Le quartier de Brickell sur le bord de mer est en partie inondé « par la marée qui passe au-dessus des digues », a témoigné Steven Schlacknam, un artiste de 51 ans. Les résidents doivent également craindre les tornades. Plusieurs alertes ont été déclenchées, y compris pour la zone de Miami Beach. Hier matin, plus d'un million de foyers et entreprises en Floride étaient privés d'électricité, selon la compagnie Florida Power and Light.

 

(Lire aussi : A Saint-Martin, les habitants hagards plongés dans la colère et le désarroi)

 

 

« Ne tirez pas sur Irma »
La Floride a décrété des ordres d'évacuation d'une ampleur sans précédent, pour 6,3 millions de personnes, y compris la base aérienne de MacDill, quartier général du commandement central américain au Moyen-Orient (Centcom), située à Tampa que l'ouragan devrait frôler ou frapper tôt lundi. À Orlando, le centre spatial Kennedy était fermé. « C'est une tempête d'une énorme puissance destructrice, et je demande à tous ceux qui se trouvent sur le passage de la tempête de suivre TOUTES les consignes des responsables du gouvernement », a tweeté le président américain Donald Trump.

Impuissants face à Irma, des résidents de Floride ont suggéré de tirer en direction de l'ouragan, suscitant des mises en garde très officielles des autorités dans un État où le port d'une arme à feu est légal et très répandu. « Pour être clair, NE TIREZ PAS sur Irma.
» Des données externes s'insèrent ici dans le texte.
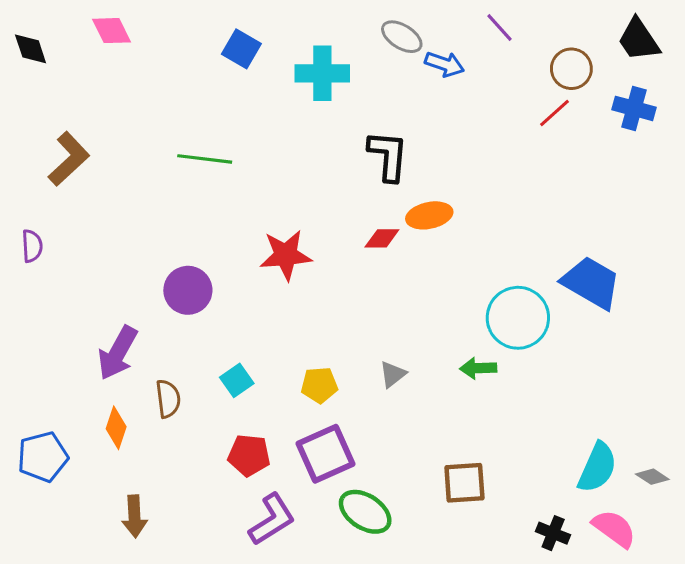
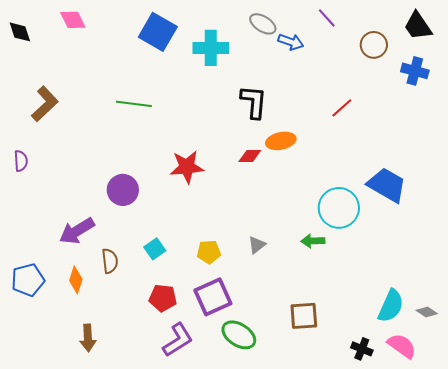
blue square: (241, 49) -> (158, 32), size x1.5
red line: (555, 113) -> (342, 108), moved
purple arrow: (118, 353) -> (77, 231), turned 30
blue pentagon: (43, 457) -> (28, 280), moved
Cela ne l'arrêtera pas et aura des conséquences dangereuses », a cru bon de préciser le bureau du shérif du comté de Pasco, sur la côte ouest de la Floride, craignant les retombées mortelles de ces balles.
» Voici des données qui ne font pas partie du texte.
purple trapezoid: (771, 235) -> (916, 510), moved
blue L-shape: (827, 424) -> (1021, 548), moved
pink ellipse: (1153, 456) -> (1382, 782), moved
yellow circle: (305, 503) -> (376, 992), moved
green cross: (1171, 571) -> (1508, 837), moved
Dans les îles françaises de Saint-Martin et Saint-Barthélemy, épargnées par José mais dévastées par Irma, une partie de la population ne cachait pas hier son exaspération face aux moyens jugés insuffisants mis en place par l'État français. Afin d'apaiser les tensions, le président Emmanuel Macron doit se rendre demain sur l'île de Saint-Martin. L'Élysée avait annoncé jeudi la venue du président français sur les lieux touchés par l'ouragan « dès que cela sera possible sans gêner l'action des secours et que les conditions météo le permettront ». Les critiques de l'opposition sur la gestion de la crise en amont du passage d'Irma s'amplifiaient hier. Le chef de file des Insoumis, Jean-Luc Mélenchon, a notamment proposé « une commission d'enquête parlementaire pour savoir si l'on a prépositionné des forces militaires et civiles en nombre suffisant », et « plus de solidarité » internationale dans les zones confrontées aux ouragans, lors de l'émission Dimanche en politique sur France 3. Une proposition similaire a été formulée au même moment au Grand Jury LCI/RTL/Le Figaro par le député LR Éric Ciotti. Il a aussi reproché « un défaut d'anticipation » et « une défaillance de l'État à Saint-Martin et Saint-Barthélemy », se disant « extrêmement choqué par les images de pillage ». Face aux critiques, le ministre de l'Intérieur, Gérard Collomb, a estimé que « l'État, depuis le début, a fait face à la situation, a prévenu le pire ». « Mais lorsque vous avez des vents qui par rafale peuvent souffler à 380 km/h, il est évident que vous avez le désastre que l'on a pu connaître », a-t-il ajouté. « Le temps n'est pas aux polémiques. Il est aujourd'hui à l'action », a asséné M. Collomb, ajoutant que l'État avait mis en place « l'un des ponts aériens les plus importants » depuis « les trente ou quarante dernières années » pour faire face aux besoins des sinistrés.